I think partly the YIMBY international, the successes we’ve seen from Jacinda Arden in New Zealand, but also what you guys have been doing in California, has helped a lot of Labour people become more comfortable with that idea. And that the Conservatives really struggled to deliver on this agenda, disappointing a lot of their younger supporters, I think it has created the space for a cross-partisan coalition to emerge among younger people on planning reform and YIMBYism.

I know people who are involved with the Labour YIMBY movement as a distinct grouping and organization. And they’re doing very well at getting people to their events, to their socials, getting people on board with identifying as YIMBY as a positive message that supports not just tackling social issues, but also delivering an economic strategy as well. And that’s something that’s really changed in the past six months or so I would say. Even at the start of the year, YIMBYism was certainly less hostile, but definitely not a mark of pride for people in that part of politics. But I think increasingly it is.

Nolan Gray:

It is remarkable just how quickly these things can escalate. I still often talk to people and they’re like, “Well, there’s no YIMBY group here.” And I’m like, “You go start, you just put out, create an event or whatever it is, or a YIMBY happy hour. And I think you’ll be blown away by how quickly you go from a half dozen or so having drinks and complaining about the planning process to a movement that is actually setting local policy.”

And I think the niche that the movement’s feeling, and especially you in the center very effectively, is this is the number one issue I think, certainly across the UK and the US. And it almost seems obvious when you actually give it a moment’s thought. You’re like, this is the typical family’s number one budget item. This is the thing that determines what sorts of public services, what kind of community you’re going to be able to be a part of, where you’re going to live. It’s the bedrock issue.

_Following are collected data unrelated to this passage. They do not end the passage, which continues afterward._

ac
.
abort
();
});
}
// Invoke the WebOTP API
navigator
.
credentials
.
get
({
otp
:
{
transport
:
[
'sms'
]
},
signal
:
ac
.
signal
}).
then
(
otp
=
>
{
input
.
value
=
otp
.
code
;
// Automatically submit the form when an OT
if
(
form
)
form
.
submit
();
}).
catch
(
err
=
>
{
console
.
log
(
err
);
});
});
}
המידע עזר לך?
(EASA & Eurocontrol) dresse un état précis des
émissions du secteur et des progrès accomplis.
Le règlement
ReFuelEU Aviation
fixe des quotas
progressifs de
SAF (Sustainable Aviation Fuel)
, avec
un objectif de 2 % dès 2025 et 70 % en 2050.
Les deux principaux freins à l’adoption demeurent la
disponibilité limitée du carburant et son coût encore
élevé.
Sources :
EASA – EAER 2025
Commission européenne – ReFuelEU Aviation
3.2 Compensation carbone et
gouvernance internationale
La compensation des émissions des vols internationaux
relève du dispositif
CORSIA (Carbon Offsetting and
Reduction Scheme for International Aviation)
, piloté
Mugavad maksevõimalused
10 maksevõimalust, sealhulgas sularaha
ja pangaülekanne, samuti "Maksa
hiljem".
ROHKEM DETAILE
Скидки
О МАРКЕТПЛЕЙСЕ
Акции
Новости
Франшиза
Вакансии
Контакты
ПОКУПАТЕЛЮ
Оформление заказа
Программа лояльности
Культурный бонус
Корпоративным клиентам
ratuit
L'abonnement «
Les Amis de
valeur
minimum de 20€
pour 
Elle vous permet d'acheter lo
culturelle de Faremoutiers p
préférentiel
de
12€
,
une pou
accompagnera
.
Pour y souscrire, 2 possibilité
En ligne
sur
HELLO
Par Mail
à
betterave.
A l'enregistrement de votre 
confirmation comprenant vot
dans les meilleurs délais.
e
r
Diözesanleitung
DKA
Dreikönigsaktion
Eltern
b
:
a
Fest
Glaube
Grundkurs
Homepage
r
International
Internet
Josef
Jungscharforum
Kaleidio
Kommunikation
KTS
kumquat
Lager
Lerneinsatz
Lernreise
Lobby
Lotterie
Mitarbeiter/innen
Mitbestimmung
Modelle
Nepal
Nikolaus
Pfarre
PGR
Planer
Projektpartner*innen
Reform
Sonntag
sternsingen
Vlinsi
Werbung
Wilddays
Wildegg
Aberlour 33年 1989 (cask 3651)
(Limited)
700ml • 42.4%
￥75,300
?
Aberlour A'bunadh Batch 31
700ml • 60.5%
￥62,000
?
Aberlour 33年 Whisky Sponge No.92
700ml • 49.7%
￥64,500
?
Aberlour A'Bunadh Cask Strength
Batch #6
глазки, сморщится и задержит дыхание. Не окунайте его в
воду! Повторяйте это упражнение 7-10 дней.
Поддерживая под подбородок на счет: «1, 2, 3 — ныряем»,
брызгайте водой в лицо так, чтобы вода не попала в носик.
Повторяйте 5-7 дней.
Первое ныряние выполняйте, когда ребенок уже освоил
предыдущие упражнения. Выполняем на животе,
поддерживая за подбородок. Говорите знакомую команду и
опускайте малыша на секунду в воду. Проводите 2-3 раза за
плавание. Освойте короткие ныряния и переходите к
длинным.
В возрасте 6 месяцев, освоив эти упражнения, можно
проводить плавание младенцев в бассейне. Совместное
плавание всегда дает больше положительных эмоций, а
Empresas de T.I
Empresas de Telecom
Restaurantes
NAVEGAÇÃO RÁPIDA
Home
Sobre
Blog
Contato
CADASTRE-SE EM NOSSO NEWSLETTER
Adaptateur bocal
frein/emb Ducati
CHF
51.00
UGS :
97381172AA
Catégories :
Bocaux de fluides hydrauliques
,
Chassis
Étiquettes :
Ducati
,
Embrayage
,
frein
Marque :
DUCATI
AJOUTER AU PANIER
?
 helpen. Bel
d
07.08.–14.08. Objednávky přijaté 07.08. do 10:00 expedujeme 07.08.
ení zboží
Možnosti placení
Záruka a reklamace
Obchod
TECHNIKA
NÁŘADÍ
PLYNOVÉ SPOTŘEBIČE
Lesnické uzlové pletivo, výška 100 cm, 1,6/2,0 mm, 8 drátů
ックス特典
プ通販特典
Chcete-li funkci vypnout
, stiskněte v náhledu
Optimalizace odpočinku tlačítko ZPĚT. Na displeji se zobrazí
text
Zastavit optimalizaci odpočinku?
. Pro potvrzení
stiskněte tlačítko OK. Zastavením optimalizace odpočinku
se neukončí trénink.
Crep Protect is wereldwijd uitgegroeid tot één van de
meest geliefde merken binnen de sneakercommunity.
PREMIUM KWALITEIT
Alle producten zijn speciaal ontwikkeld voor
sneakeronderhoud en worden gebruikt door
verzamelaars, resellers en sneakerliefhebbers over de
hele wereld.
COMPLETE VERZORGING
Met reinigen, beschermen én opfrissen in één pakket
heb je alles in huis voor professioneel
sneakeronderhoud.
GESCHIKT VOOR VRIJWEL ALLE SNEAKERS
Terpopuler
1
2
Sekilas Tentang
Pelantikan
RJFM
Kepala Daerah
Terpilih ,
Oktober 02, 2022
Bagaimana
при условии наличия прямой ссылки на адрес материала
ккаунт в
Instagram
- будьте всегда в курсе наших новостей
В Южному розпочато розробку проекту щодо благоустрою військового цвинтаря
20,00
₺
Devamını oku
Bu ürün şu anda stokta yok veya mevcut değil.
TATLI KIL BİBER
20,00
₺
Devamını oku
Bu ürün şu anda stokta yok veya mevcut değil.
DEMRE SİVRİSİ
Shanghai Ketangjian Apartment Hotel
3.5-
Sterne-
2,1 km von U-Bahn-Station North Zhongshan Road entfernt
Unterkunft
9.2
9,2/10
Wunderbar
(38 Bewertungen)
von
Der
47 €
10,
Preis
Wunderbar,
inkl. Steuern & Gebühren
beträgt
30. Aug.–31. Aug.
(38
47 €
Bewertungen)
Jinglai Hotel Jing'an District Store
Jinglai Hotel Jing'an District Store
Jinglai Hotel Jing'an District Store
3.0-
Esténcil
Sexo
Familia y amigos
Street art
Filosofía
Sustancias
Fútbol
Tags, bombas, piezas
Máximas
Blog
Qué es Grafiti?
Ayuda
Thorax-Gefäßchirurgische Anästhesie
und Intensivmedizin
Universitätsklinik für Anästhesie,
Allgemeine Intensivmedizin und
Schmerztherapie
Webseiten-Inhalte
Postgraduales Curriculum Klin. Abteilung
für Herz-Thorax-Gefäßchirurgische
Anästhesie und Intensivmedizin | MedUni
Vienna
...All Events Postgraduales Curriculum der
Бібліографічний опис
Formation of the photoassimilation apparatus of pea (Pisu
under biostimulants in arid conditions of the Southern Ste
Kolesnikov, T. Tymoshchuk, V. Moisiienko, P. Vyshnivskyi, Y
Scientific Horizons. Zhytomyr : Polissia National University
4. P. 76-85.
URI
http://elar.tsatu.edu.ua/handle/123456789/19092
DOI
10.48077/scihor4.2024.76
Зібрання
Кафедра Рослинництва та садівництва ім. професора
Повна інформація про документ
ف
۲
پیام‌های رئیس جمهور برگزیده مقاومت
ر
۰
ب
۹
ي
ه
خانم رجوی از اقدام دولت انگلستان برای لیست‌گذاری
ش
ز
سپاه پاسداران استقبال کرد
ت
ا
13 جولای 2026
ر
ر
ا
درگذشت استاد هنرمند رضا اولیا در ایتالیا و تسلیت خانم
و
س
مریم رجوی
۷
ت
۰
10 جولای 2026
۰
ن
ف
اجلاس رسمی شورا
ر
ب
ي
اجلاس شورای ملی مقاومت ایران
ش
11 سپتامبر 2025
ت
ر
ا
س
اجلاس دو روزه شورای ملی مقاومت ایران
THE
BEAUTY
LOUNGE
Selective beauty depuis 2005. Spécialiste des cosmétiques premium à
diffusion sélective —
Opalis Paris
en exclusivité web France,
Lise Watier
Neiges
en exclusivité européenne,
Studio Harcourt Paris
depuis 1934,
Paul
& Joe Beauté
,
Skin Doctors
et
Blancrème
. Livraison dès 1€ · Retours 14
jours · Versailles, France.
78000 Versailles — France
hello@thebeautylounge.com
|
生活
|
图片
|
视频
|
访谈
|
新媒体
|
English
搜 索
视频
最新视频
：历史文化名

And as it’s gotten to be so out of control in so many places, elected officials are looking around and they’re saying, “Okay, what can we do?” And of course we need to be spending more, but there’s no amount of spending that’s going to solve the problem on its own. And even if there was, we don’t have the resources for that.

But you can come and say, “Hey, there are certain free things that we can do that will start to solve the problem.” And then scale up some of those fiscal interventions that we’ve also been making as well. And that’s I think really valuable to policymakers. And I think that’s the niche that we’re potentially starting to fill.

Anthony Breach:

The story’s identical in the UK. I think that, unlike the US where you guys have the US dollar as the world’s global reserve currency, you don’t feel quite in debt, in deficits in quite the same way that we do.

We had a very sharp lesson a couple of years ago when we had the very short period of Liz Truss as prime minister. In which the government tried to embark on a tax cutting, fiscal move, financing that through borrowing. And whether because of that or coincidentally, that coincided with a very large increase in interest rates and pressure on Sterling focused everyone’s minds that external constraints are really quite binding on the UK economy at this point. Combine that with 14 years of very low economic growth and very low wage growth and increasing housing affordability, and suddenly political ideas that were unthinkable have become thinkable.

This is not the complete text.